Segment Open
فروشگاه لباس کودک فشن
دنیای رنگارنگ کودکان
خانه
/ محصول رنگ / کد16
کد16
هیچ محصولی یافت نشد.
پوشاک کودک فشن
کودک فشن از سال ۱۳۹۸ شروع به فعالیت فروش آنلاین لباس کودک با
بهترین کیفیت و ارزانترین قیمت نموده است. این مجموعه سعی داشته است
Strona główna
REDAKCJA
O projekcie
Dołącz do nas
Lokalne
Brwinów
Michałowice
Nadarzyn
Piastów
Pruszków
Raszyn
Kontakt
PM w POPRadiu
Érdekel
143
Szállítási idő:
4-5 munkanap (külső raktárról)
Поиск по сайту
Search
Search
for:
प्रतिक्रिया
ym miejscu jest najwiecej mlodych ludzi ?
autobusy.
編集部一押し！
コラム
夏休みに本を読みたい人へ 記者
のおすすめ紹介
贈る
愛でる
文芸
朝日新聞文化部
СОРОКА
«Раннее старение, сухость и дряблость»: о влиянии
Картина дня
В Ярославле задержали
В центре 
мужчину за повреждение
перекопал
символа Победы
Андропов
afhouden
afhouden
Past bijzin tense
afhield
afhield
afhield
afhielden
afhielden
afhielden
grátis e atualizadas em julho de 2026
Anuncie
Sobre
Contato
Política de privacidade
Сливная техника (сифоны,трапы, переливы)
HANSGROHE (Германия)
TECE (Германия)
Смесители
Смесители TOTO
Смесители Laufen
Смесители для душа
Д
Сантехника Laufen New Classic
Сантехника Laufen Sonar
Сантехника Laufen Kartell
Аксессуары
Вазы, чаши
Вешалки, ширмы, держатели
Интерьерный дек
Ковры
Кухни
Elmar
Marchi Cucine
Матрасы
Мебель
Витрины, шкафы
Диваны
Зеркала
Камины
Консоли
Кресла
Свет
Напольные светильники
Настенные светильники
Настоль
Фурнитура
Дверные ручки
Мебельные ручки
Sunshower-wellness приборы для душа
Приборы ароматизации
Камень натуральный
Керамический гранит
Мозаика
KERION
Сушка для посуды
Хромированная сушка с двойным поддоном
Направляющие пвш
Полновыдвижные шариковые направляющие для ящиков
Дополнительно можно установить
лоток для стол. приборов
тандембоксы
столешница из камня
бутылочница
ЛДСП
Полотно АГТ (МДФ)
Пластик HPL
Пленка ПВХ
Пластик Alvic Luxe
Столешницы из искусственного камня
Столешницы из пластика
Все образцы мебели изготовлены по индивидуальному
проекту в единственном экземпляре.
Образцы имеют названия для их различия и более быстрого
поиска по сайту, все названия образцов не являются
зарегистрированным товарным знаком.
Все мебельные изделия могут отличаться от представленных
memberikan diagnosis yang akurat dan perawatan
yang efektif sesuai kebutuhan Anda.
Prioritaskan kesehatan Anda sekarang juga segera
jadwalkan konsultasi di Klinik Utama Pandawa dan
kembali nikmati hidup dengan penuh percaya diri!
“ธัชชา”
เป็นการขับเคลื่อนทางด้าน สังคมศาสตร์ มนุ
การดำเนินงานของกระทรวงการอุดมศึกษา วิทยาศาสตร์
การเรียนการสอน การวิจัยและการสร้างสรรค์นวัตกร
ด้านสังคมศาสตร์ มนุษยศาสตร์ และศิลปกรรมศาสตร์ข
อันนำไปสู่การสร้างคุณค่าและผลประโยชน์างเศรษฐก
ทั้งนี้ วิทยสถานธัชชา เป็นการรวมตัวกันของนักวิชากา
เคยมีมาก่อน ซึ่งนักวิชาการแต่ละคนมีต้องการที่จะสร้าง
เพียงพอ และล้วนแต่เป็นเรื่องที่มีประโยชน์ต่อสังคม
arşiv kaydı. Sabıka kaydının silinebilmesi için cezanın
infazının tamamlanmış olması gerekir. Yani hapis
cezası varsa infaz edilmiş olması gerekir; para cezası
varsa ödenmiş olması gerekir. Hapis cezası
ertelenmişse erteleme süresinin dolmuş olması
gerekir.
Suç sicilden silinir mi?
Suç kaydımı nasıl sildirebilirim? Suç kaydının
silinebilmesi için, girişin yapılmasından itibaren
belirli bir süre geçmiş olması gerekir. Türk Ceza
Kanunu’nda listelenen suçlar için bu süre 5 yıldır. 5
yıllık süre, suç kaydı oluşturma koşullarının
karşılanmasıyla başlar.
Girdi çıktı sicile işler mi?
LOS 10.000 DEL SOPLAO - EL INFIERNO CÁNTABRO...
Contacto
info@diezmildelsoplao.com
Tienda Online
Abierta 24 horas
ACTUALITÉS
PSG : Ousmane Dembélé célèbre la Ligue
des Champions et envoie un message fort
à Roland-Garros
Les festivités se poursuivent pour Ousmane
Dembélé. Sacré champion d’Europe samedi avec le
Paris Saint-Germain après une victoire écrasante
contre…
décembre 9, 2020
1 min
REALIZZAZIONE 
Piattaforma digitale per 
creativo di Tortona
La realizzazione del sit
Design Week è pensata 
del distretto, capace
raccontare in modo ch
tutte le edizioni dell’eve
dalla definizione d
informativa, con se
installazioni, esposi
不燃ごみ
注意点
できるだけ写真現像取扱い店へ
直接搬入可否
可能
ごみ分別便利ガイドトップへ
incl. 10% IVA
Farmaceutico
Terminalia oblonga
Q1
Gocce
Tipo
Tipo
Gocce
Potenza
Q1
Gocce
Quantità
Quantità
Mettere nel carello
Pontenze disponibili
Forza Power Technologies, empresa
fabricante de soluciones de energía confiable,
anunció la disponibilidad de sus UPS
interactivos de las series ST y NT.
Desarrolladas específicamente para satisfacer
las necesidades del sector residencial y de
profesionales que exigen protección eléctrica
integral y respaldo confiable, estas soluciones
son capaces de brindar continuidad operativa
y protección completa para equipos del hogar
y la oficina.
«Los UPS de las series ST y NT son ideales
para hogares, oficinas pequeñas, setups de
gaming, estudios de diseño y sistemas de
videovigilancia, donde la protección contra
Segment Closed
Exercise prompt →
Up to and including the line with "yang efektif sesuai kebutuhan Anda.", output every line of the records above exactly, starting from the first; output nothing else.

Solution →
فروشگاه لباس کودک فشن
دنیای رنگارنگ کودکان
خانه
/ محصول رنگ / کد16
کد16
هیچ محصولی یافت نشد.
پوشاک کودک فشن
کودک فشن از سال ۱۳۹۸ شروع به فعالیت فروش آنلاین لباس کودک با
بهترین کیفیت و ارزانترین قیمت نموده است. این مجموعه سعی داشته است
Strona główna
REDAKCJA
O projekcie
Dołącz do nas
Lokalne
Brwinów
Michałowice
Nadarzyn
Piastów
Pruszków
Raszyn
Kontakt
PM w POPRadiu
Érdekel
143
Szállítási idő:
4-5 munkanap (külső raktárról)
Поиск по сайту
Search
Search
for:
प्रतिक्रिया
ym miejscu jest najwiecej mlodych ludzi ?
autobusy.
編集部一押し！
コラム
夏休みに本を読みたい人へ 記者
のおすすめ紹介
贈る
愛でる
文芸
朝日新聞文化部
СОРОКА
«Раннее старение, сухость и дряблость»: о влиянии
Картина дня
В Ярославле задержали
В центре 
мужчину за повреждение
перекопал
символа Победы
Андропов
afhouden
afhouden
Past bijzin tense
afhield
afhield
afhield
afhielden
afhielden
afhielden
grátis e atualizadas em julho de 2026
Anuncie
Sobre
Contato
Política de privacidade
Сливная техника (сифоны,трапы, переливы)
HANSGROHE (Германия)
TECE (Германия)
Смесители
Смесители TOTO
Смесители Laufen
Смесители для душа
Д
Сантехника Laufen New Classic
Сантехника Laufen Sonar
Сантехника Laufen Kartell
Аксессуары
Вазы, чаши
Вешалки, ширмы, держатели
Интерьерный дек
Ковры
Кухни
Elmar
Marchi Cucine
Матрасы
Мебель
Витрины, шкафы
Диваны
Зеркала
Камины
Консоли
Кресла
Свет
Напольные светильники
Настенные светильники
Настоль
Фурнитура
Дверные ручки
Мебельные ручки
Sunshower-wellness приборы для душа
Приборы ароматизации
Камень натуральный
Керамический гранит
Мозаика
KERION
Сушка для посуды
Хромированная сушка с двойным поддоном
Направляющие пвш
Полновыдвижные шариковые направляющие для ящиков
Дополнительно можно установить
лоток для стол. приборов
тандембоксы
столешница из камня
бутылочница
ЛДСП
Полотно АГТ (МДФ)
Пластик HPL
Пленка ПВХ
Пластик Alvic Luxe
Столешницы из искусственного камня
Столешницы из пластика
Все образцы мебели изготовлены по индивидуальному
проекту в единственном экземпляре.
Образцы имеют названия для их различия и более быстрого
поиска по сайту, все названия образцов не являются
зарегистрированным товарным знаком.
Все мебельные изделия могут отличаться от представленных
memberikan diagnosis yang akurat dan perawatan
yang efektif sesuai kebutuhan Anda.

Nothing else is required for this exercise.